If no proper correction is applied, the repetition of individually well-grounded high-confidence tests is known to lead irremediably to absurd "statistically certified" discoveries.
False discovery rate control (FDR) is an alternative of family-wise test corrections like Bonferroni's which are known to be too conservative.
This paper propose a general framework for repeated A/B/n tests which integrates several concrete ideas:
- introduce a "best-arm identification with control" variant of the (epsilon,delta)-PAC best-arm identification problem that we could also name "better-arm identification";
- replace inefficient static A/B/n testing procedures by adaptive PAC "better-arm" algorithms;
- propose a variant of the LUCB algorithm for this purpose;
- integrate anytime p-values calculus for continuous FDR control.

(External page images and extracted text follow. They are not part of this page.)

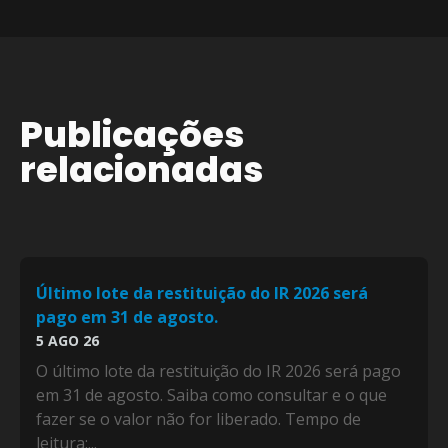
Publicações
relacionadas
Último lote da restituição do IR 2026 será
pago em 31 de agosto.
5 AGO 26
O último lote da restituição do IR 2026 será pago
em 31 de agosto. Saiba como consultar e o que
fazer se o valor não for liberado. Tempo de
leitura:...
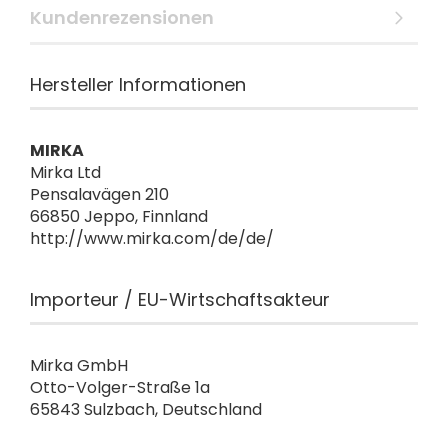
Kundenrezensionen
Hersteller Informationen
MIRKA
Mirka Ltd
Pensalavägen 210
66850 Jeppo, Finnland
http://www.mirka.com/de/de/
Importeur / EU-Wirtschaftsakteur
Mirka GmbH
Otto-Volger-Straße 1a
65843 Sulzbach, Deutschland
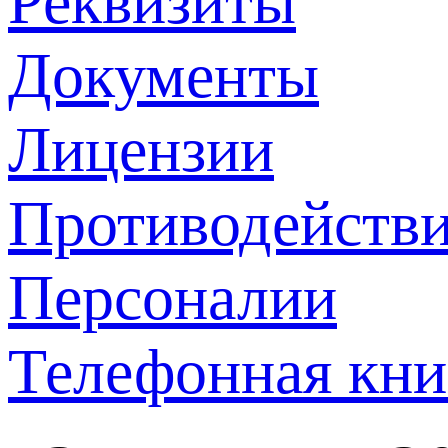
Реквизиты
Документы
Лицензии
Противодействи
Персоналии
Телефонная кни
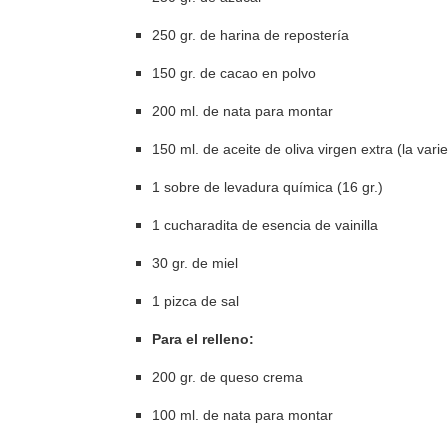
250 gr. de harina de repostería
150 gr. de cacao en polvo
200 ml. de nata para montar
150 ml. de aceite de oliva virgen extra (la var
1 sobre de levadura química (16 gr.)
1 cucharadita de esencia de vainilla
30 gr. de miel
1 pizca de sal
Para el relleno:
200 gr. de queso crema
100 ml. de nata para montar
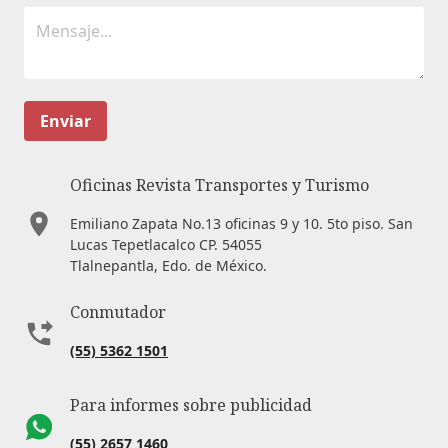
Enviar
Oficinas Revista Transportes y Turismo
Emiliano Zapata No.13 oficinas 9 y 10. 5to piso. San
Lucas Tepetlacalco CP. 54055
Tlalnepantla, Edo. de México.
Conmutador
(55) 5362 1501
Para informes sobre publicidad
(55) 2657 1460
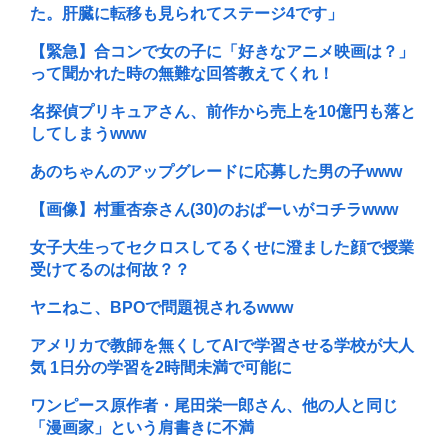
た。肝臓に転移も見られてステージ4です」
【緊急】合コンで女の子に「好きなアニメ映画は？」
って聞かれた時の無難な回答教えてくれ！
名探偵プリキュアさん、前作から売上を10億円も落と
してしまうwww
あのちゃんのアップグレードに応募した男の子www
【画像】村重杏奈さん(30)のおぱーいがコチラwww
女子大生ってセクロスしてるくせに澄ました顔で授業
受けてるのは何故？？
ヤニねこ、BPOで問題視されるwww
アメリカで教師を無くしてAIで学習させる学校が大人
気 1日分の学習を2時間未満で可能に
ワンピース原作者・尾田栄一郎さん、他の人と同じ
「漫画家」という肩書きに不満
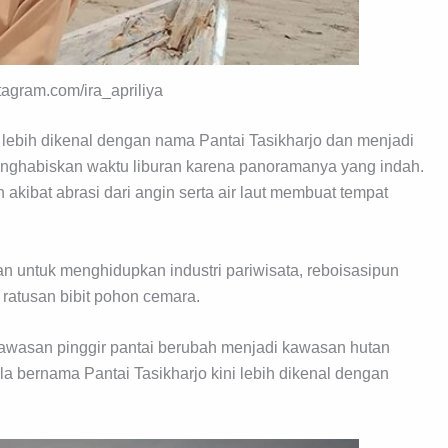
stagram.com/ira_apriliya
lebih dikenal dengan nama Pantai Tasikharjo dan menjadi
menghabiskan waktu liburan karena panoramanya yang indah.
akibat abrasi dari angin serta air laut membuat tempat
 untuk menghidupkan industri pariwisata, reboisasipun
ratusan bibit pohon cemara.
wasan pinggir pantai berubah menjadi kawasan hutan
a bernama Pantai Tasikharjo kini lebih dikenal dengan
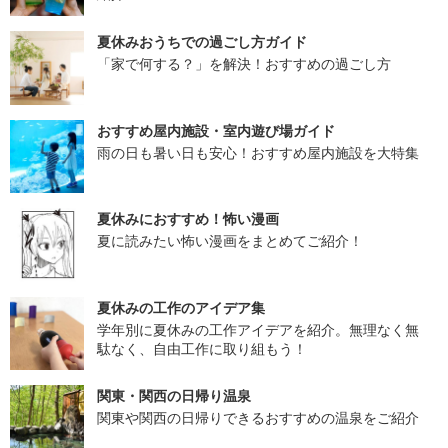
夏休みおうちでの過ごし方ガイド
「家で何する？」を解決！おすすめの過ごし方
おすすめ屋内施設・室内遊び場ガイド
雨の日も暑い日も安心！おすすめ屋内施設を大特集
夏休みにおすすめ！怖い漫画
夏に読みたい怖い漫画をまとめてご紹介！
夏休みの工作のアイデア集
学年別に夏休みの工作アイデアを紹介。無理なく無
駄なく、自由工作に取り組もう！
関東・関西の日帰り温泉
関東や関西の日帰りできるおすすめの温泉をご紹介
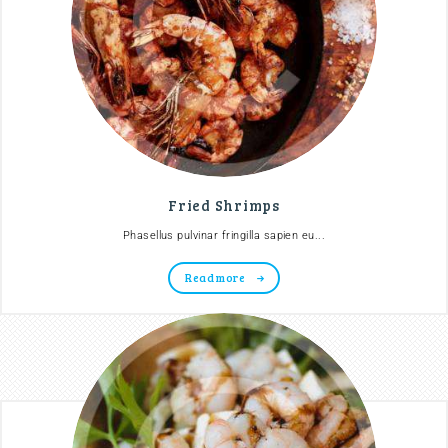
Fried Shrimps
Phasellus pulvinar fringilla sapien eu...
Read more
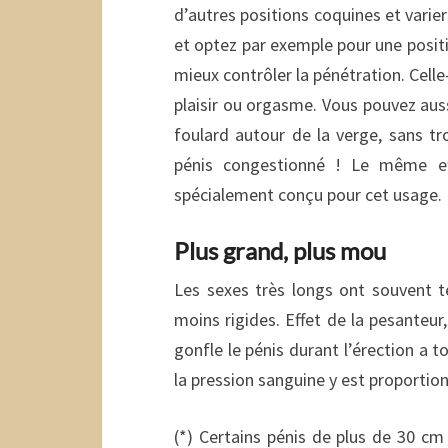
d’autres positions coquines et varier 
et optez par exemple pour une posit
mieux contrôler la pénétration. Celle-
plaisir ou orgasme. Vous pouvez aus
foulard autour de la verge, sans tr
pénis congestionné ! Le même ef
spécialement conçu pour cet usage.
Plus grand, plus mou
Les sexes très longs ont souvent 
moins rigides. Effet de la pesanteur,
gonfle le pénis durant l’érection a t
la pression sanguine y est proportio
(*) Certains pénis de plus de 30 cm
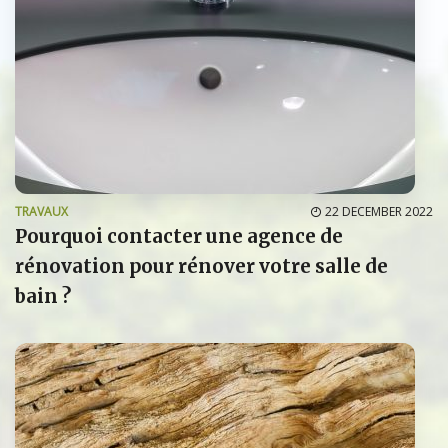
TRAVAUX
22 DECEMBER 2022
Pourquoi contacter une agence de
rénovation pour rénover votre salle de
bain ?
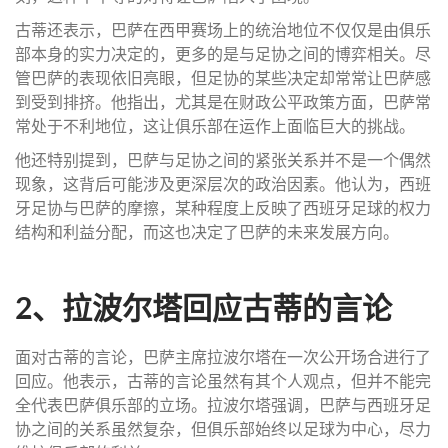
古蒂还表示，巴萨在西甲赛场上的统治地位不仅仅是由俱乐
部本身的实力决定的，更多的是与足协之间的博弈相关。尽
管巴萨的表现依旧亮眼，但足协的某些决定却常常让巴萨感
到受到排挤。他指出，尤其是在财政公平政策方面，巴萨常
常处于不利地位，这让俱乐部在运作上面临巨大的挑战。
他还特别提到，巴萨与足协之间的紧张关系并不是一个偶然
现象，这背后可能涉及更深层次的政治因素。他认为，西班
牙足协与巴萨的摩擦，某种程度上反映了西班牙足球的权力
结构和利益分配，而这也决定了巴萨的未来发展方向。
2、拉波尔塔回应古蒂的言论
面对古蒂的言论，巴萨主席拉波尔塔在一次公开场合进行了
回应。他表示，古蒂的言论虽然有其个人观点，但并不能完
全代表巴萨俱乐部的立场。拉波尔塔强调，巴萨与西班牙足
协之间的关系虽然复杂，但俱乐部始终以足球为中心，尽力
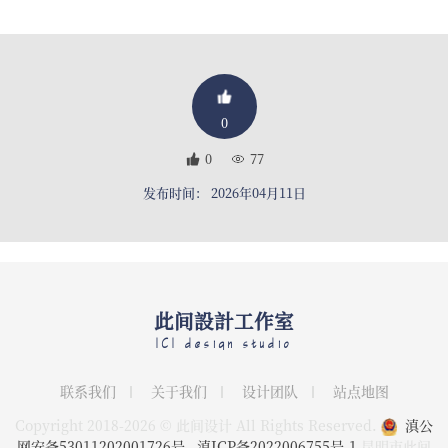
0
0
77
发布时间： 2026年04月11日
此间設計工作室
ICI design studio
联系我们
关于我们
设计团队
站点地图
Copyright 2018-2026 © 此间设计 All Rights Reserved.
滇公
网安备53011202001726号
滇ICP备2022006755号-1
昆明市此间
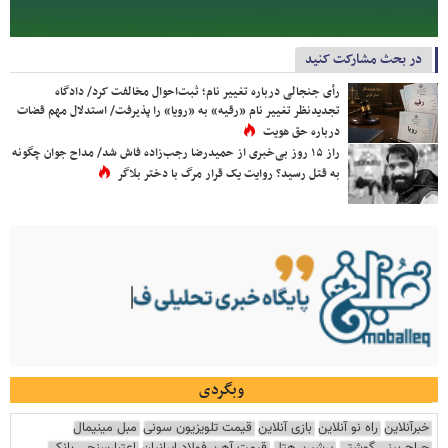
در بحث مشارکت کنید
رأی جنجالی درباره تغییر نام؛ ثبت‌احوال مخالفت کرد/ دادگاه
تجدیدنظر تغییر نام «رقیه» به «رویا» را پذیرفت/ استدلال مهم قضات
درباره حق هویت
راز ۱۵ روز بی‌خبری از حمیدرضا رجب‌زاده فاش شد/ مداح جوان چگونه
به قتل رسید؟ روایت یک قرار مرگ با دختر بلاگر
وبگردی
خبرآنلاین
راه نو آنلاین
بازی آنلاین
قیمت تلویزیون سونی
مبل مینیمال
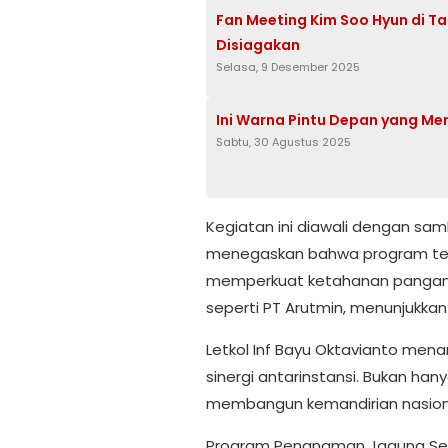
Fan Meeting Kim Soo Hyun di Tai
Disiagakan
Selasa, 9 Desember 2025
Ini Warna Pintu Depan yang Me
Sabtu, 30 Agustus 2025
Kegiatan ini diawali dengan sam
menegaskan bahwa program ters
memperkuat ketahanan pangan nas
seperti PT Arutmin, menunjukkan 
Letkol Inf Bayu Oktavianto me
sinergi antarinstansi. Bukan ha
membangun kemandirian nasiona
Program Penanaman Jagung Sere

The proposed "better-arm identification" algorithm is analyzed in section 3.2.
The proposed meta-procedures are analyzed and shown to guarantee this FRD control.
Some experiments are provided at the end of the paper.
At first sight I was a bit surprised by this strongly application-oriented cross-discipline paper, but I really liked the fresh ideas and the concrete perspectives they give for MABs both on the applicative and theoretic grounds.
l37 "testing multiple" -> "multiple testing "
l153 "samplesas" -> "samples as"
The paper studies sequential hypothesis testing problems, where the decision maker processes hypotheses sequentially (as opposed to processing them jointly). The objective is to control false discovery rate (FDR) or modified FDR (mFDR), and also keep the best arm discovery rate (BDR) high.
The proposed algorithm is based on a combination of pure-exploration multi-armed bandit (MAB) methods and results from online FDR control. Using an appropriate pure exploration method ensures that BDR is high, while the online FDR method ensure low FDR. The main contribution of the paper is an appropriate combination of these two components that guarantees simultaneous control of FDR and BDR.
Overall, the paper is well-written and the ideas are very clear and easy to follow. The technical contribution is interesting and relevant to NIPS community.